*WHAT TO PRODUCE*
Each entry below is to be given again word for word, with no pictures.
==*==
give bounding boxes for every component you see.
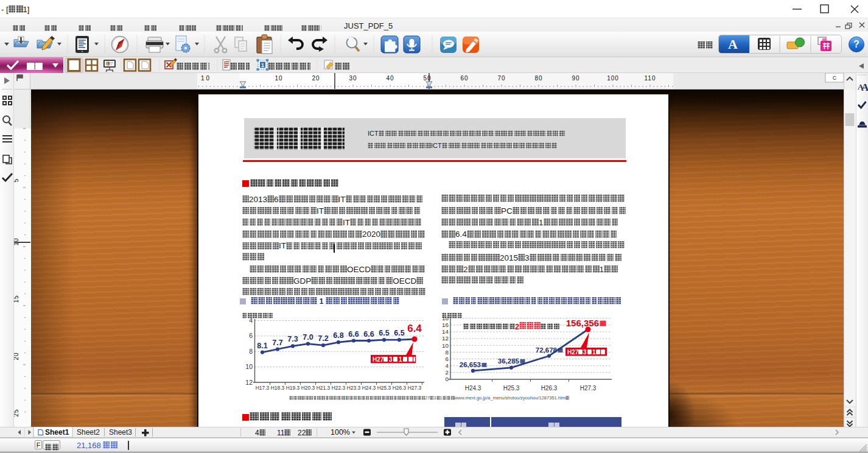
svg-text:H27: H27 bbox=[373, 356, 384, 363]
svg-text:10: 10 bbox=[245, 363, 253, 370]
svg-text:H22.3: H22.3 bbox=[332, 385, 346, 391]
svg-text:6.5: 6.5 bbox=[394, 329, 404, 337]
svg-text:5: 5 bbox=[14, 178, 19, 183]
svg-text:1: 1 bbox=[399, 356, 402, 363]
svg-text:10: 10 bbox=[14, 237, 19, 245]
svg-text:Sheet3: Sheet3 bbox=[109, 428, 132, 437]
svg-text:100%: 100% bbox=[331, 428, 350, 437]
svg-text:6.8: 6.8 bbox=[333, 331, 343, 340]
svg-text:60: 60 bbox=[460, 75, 468, 82]
svg-text:6.6: 6.6 bbox=[363, 330, 374, 339]
svg-text:H20.3: H20.3 bbox=[301, 385, 315, 391]
svg-text:H23.3: H23.3 bbox=[347, 385, 361, 391]
svg-text:Sheet2: Sheet2 bbox=[77, 428, 100, 437]
svg-text:1: 1 bbox=[261, 62, 264, 68]
svg-text:90: 90 bbox=[572, 75, 579, 82]
svg-text:H24.3: H24.3 bbox=[465, 385, 481, 392]
svg-text:50: 50 bbox=[423, 75, 431, 82]
svg-text:70: 70 bbox=[497, 75, 505, 82]
svg-text:2: 2 bbox=[446, 369, 449, 376]
svg-text:100: 100 bbox=[607, 75, 619, 82]
svg-text:H25.3: H25.3 bbox=[503, 385, 520, 392]
svg-text:110: 110 bbox=[645, 75, 656, 82]
svg-text:30: 30 bbox=[349, 75, 357, 82]
svg-text:A: A bbox=[861, 82, 868, 93]
svg-text:10: 10 bbox=[275, 75, 282, 82]
svg-text:16: 16 bbox=[442, 321, 449, 328]
svg-text:H26.3: H26.3 bbox=[393, 385, 407, 391]
svg-text:Sheet1: Sheet1 bbox=[45, 428, 69, 437]
svg-text:1: 1 bbox=[592, 349, 596, 356]
svg-text:C: C bbox=[833, 75, 837, 81]
svg-text:80: 80 bbox=[534, 75, 542, 82]
svg-text:14: 14 bbox=[442, 328, 449, 335]
svg-text:12: 12 bbox=[245, 379, 253, 386]
svg-text:15: 15 bbox=[14, 295, 19, 303]
svg-text:72,678: 72,678 bbox=[536, 346, 558, 354]
svg-text:156,356: 156,356 bbox=[566, 318, 599, 328]
svg-text:8.1: 8.1 bbox=[257, 342, 267, 350]
svg-text:H27.3: H27.3 bbox=[408, 385, 422, 391]
svg-text:6.4: 6.4 bbox=[407, 323, 422, 334]
svg-text:6.5: 6.5 bbox=[379, 329, 389, 337]
svg-text:H27.3: H27.3 bbox=[580, 385, 597, 392]
svg-text:H25.3: H25.3 bbox=[377, 385, 391, 391]
svg-text:10: 10 bbox=[442, 342, 449, 349]
svg-text:6: 6 bbox=[446, 356, 449, 362]
svg-text:H27: H27 bbox=[567, 349, 579, 356]
svg-text:H26.3: H26.3 bbox=[541, 385, 558, 392]
svg-text:7.0: 7.0 bbox=[303, 333, 313, 342]
svg-text:8: 8 bbox=[446, 349, 449, 356]
svg-text:3: 3 bbox=[583, 349, 587, 356]
svg-text:36,285: 36,285 bbox=[498, 357, 520, 365]
svg-text:26,653: 26,653 bbox=[460, 361, 481, 368]
svg-text:3: 3 bbox=[389, 356, 393, 363]
svg-text:7.7: 7.7 bbox=[272, 339, 282, 347]
svg-text:0: 0 bbox=[446, 376, 449, 382]
svg-text:7.3: 7.3 bbox=[287, 335, 298, 343]
svg-text:40: 40 bbox=[386, 75, 394, 82]
svg-text:20: 20 bbox=[14, 352, 19, 360]
svg-text:6: 6 bbox=[249, 332, 253, 339]
svg-text:H24.3: H24.3 bbox=[362, 385, 376, 391]
svg-text:25: 25 bbox=[14, 409, 19, 416]
svg-text:H21.3: H21.3 bbox=[317, 385, 331, 391]
svg-text:1 0: 1 0 bbox=[201, 75, 209, 82]
svg-text:20: 20 bbox=[312, 75, 320, 82]
svg-text:8: 8 bbox=[249, 348, 253, 355]
svg-text:4: 4 bbox=[446, 362, 449, 369]
svg-text:12: 12 bbox=[442, 335, 449, 342]
svg-text:6.6: 6.6 bbox=[348, 330, 359, 339]
svg-text:7.2: 7.2 bbox=[318, 334, 328, 343]
svg-text:H17.3: H17.3 bbox=[256, 385, 270, 391]
svg-text:H18.3: H18.3 bbox=[271, 385, 285, 391]
svg-text:H19.3: H19.3 bbox=[286, 385, 300, 391]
==*==
*REPLY TO THE TASK*
give bounding boxes for every component you see.
svg-text:H27: H27 bbox=[373, 356, 384, 363]
svg-text:10: 10 bbox=[245, 363, 253, 370]
svg-text:H22.3: H22.3 bbox=[332, 385, 346, 391]
svg-text:6.5: 6.5 bbox=[394, 329, 404, 337]
svg-text:5: 5 bbox=[14, 178, 19, 183]
svg-text:1: 1 bbox=[399, 356, 402, 363]
svg-text:10: 10 bbox=[14, 237, 19, 245]
svg-text:Sheet3: Sheet3 bbox=[109, 428, 132, 437]
svg-text:100%: 100% bbox=[331, 428, 350, 437]
svg-text:6.8: 6.8 bbox=[333, 331, 343, 340]
svg-text:60: 60 bbox=[460, 75, 468, 82]
svg-text:6.6: 6.6 bbox=[363, 330, 374, 339]
svg-text:H20.3: H20.3 bbox=[301, 385, 315, 391]
svg-text:H23.3: H23.3 bbox=[347, 385, 361, 391]
svg-text:Sheet2: Sheet2 bbox=[77, 428, 100, 437]
svg-text:1: 1 bbox=[261, 62, 264, 68]
svg-text:90: 90 bbox=[572, 75, 579, 82]
svg-text:H24.3: H24.3 bbox=[465, 385, 481, 392]
svg-text:50: 50 bbox=[423, 75, 431, 82]
svg-text:70: 70 bbox=[497, 75, 505, 82]
svg-text:2: 2 bbox=[446, 369, 449, 376]
svg-text:100: 100 bbox=[607, 75, 619, 82]
svg-text:H25.3: H25.3 bbox=[503, 385, 520, 392]
svg-text:110: 110 bbox=[645, 75, 656, 82]
svg-text:30: 30 bbox=[349, 75, 357, 82]
svg-text:A: A bbox=[861, 82, 868, 93]
svg-text:10: 10 bbox=[275, 75, 282, 82]
svg-text:16: 16 bbox=[442, 321, 449, 328]
svg-text:H26.3: H26.3 bbox=[393, 385, 407, 391]
svg-text:Sheet1: Sheet1 bbox=[45, 428, 69, 437]
svg-text:1: 1 bbox=[592, 349, 596, 356]
svg-text:C: C bbox=[833, 75, 837, 81]
svg-text:80: 80 bbox=[534, 75, 542, 82]
svg-text:14: 14 bbox=[442, 328, 449, 335]
svg-text:12: 12 bbox=[245, 379, 253, 386]
svg-text:15: 15 bbox=[14, 295, 19, 303]
svg-text:72,678: 72,678 bbox=[536, 346, 558, 354]
svg-text:156,356: 156,356 bbox=[566, 318, 599, 328]
svg-text:8.1: 8.1 bbox=[257, 342, 267, 350]
svg-text:H27.3: H27.3 bbox=[408, 385, 422, 391]
svg-text:6.4: 6.4 bbox=[407, 323, 422, 334]
svg-text:6.5: 6.5 bbox=[379, 329, 389, 337]
svg-text:H27.3: H27.3 bbox=[580, 385, 597, 392]
svg-text:H25.3: H25.3 bbox=[377, 385, 391, 391]
svg-text:10: 10 bbox=[442, 342, 449, 349]
svg-text:6: 6 bbox=[446, 356, 449, 362]
svg-text:H27: H27 bbox=[567, 349, 579, 356]
svg-text:H26.3: H26.3 bbox=[541, 385, 558, 392]
svg-text:7.0: 7.0 bbox=[303, 333, 313, 342]
svg-text:8: 8 bbox=[446, 349, 449, 356]
svg-text:3: 3 bbox=[583, 349, 587, 356]
svg-text:36,285: 36,285 bbox=[498, 357, 520, 365]
svg-text:26,653: 26,653 bbox=[460, 361, 481, 368]
svg-text:3: 3 bbox=[389, 356, 393, 363]
svg-text:7.7: 7.7 bbox=[272, 339, 282, 347]
svg-text:0: 0 bbox=[446, 376, 449, 382]
svg-text:7.3: 7.3 bbox=[287, 335, 298, 343]
svg-text:40: 40 bbox=[386, 75, 394, 82]
svg-text:20: 20 bbox=[14, 352, 19, 360]
svg-text:6: 6 bbox=[249, 332, 253, 339]
svg-text:H24.3: H24.3 bbox=[362, 385, 376, 391]
svg-text:25: 25 bbox=[14, 409, 19, 416]
svg-text:H21.3: H21.3 bbox=[317, 385, 331, 391]
svg-text:1 0: 1 0 bbox=[201, 75, 209, 82]
svg-text:20: 20 bbox=[312, 75, 320, 82]
svg-text:8: 8 bbox=[249, 348, 253, 355]
svg-text:4: 4 bbox=[446, 362, 449, 369]
svg-text:12: 12 bbox=[442, 335, 449, 342]
svg-text:6.6: 6.6 bbox=[348, 330, 359, 339]
svg-text:7.2: 7.2 bbox=[318, 334, 328, 343]
svg-text:H17.3: H17.3 bbox=[256, 385, 270, 391]
svg-text:H18.3: H18.3 bbox=[271, 385, 285, 391]
svg-text:H19.3: H19.3 bbox=[286, 385, 300, 391]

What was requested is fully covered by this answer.